>>>

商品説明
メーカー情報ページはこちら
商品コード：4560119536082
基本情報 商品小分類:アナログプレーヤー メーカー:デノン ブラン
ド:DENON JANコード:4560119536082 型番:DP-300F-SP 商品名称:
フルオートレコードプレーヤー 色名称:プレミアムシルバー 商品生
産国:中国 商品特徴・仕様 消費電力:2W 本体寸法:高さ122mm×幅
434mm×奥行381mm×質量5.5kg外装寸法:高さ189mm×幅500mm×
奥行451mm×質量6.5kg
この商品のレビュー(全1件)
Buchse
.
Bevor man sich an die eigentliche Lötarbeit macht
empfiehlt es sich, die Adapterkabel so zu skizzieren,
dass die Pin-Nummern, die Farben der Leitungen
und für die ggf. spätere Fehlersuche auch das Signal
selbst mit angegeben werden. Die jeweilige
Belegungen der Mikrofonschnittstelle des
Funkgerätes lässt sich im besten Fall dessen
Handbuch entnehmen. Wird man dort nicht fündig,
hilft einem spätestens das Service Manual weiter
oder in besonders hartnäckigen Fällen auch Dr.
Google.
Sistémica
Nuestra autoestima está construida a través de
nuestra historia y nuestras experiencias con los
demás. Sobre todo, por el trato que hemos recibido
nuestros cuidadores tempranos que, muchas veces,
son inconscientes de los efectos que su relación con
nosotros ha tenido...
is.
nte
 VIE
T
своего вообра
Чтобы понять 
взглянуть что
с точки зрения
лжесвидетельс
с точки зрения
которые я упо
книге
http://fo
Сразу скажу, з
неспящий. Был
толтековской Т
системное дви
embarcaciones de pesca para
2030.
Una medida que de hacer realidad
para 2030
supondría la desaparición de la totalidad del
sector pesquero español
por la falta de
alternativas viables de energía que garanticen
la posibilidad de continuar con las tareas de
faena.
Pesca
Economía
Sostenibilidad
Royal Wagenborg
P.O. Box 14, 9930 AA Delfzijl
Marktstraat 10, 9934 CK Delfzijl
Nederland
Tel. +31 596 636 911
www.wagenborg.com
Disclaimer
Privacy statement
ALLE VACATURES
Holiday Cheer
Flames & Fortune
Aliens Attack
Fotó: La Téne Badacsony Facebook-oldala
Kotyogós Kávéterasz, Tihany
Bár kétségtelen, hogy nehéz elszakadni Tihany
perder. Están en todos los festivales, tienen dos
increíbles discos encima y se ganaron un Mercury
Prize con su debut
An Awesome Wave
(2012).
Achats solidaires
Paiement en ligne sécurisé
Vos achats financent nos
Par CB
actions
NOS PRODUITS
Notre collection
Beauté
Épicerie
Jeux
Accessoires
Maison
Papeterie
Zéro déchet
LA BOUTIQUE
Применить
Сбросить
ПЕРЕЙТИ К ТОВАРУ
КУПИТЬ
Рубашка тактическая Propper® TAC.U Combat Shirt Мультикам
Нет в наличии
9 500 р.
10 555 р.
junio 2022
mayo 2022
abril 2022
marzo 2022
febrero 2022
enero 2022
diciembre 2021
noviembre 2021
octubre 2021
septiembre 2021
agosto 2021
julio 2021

<<<

## [What to do]
Print only the lines that run from the start of the listing to the line bearing "nuestros cuidadores tempranos"; please keep the first line and that last one, exactly as they appear.

## [Answer space]
商品説明
メーカー情報ページはこちら
商品コード：4560119536082
基本情報 商品小分類:アナログプレーヤー メーカー:デノン ブラン
ド:DENON JANコード:4560119536082 型番:DP-300F-SP 商品名称:
フルオートレコードプレーヤー 色名称:プレミアムシルバー 商品生
産国:中国 商品特徴・仕様 消費電力:2W 本体寸法:高さ122mm×幅
434mm×奥行381mm×質量5.5kg外装寸法:高さ189mm×幅500mm×
奥行451mm×質量6.5kg
この商品のレビュー(全1件)
Buchse
.
Bevor man sich an die eigentliche Lötarbeit macht
empfiehlt es sich, die Adapterkabel so zu skizzieren,
dass die Pin-Nummern, die Farben der Leitungen
und für die ggf. spätere Fehlersuche auch das Signal
selbst mit angegeben werden. Die jeweilige
Belegungen der Mikrofonschnittstelle des
Funkgerätes lässt sich im besten Fall dessen
Handbuch entnehmen. Wird man dort nicht fündig,
hilft einem spätestens das Service Manual weiter
oder in besonders hartnäckigen Fällen auch Dr.
Google.
Sistémica
Nuestra autoestima está construida a través de
nuestra historia y nuestras experiencias con los
demás. Sobre todo, por el trato que hemos recibido
nuestros cuidadores tempranos que, muchas veces,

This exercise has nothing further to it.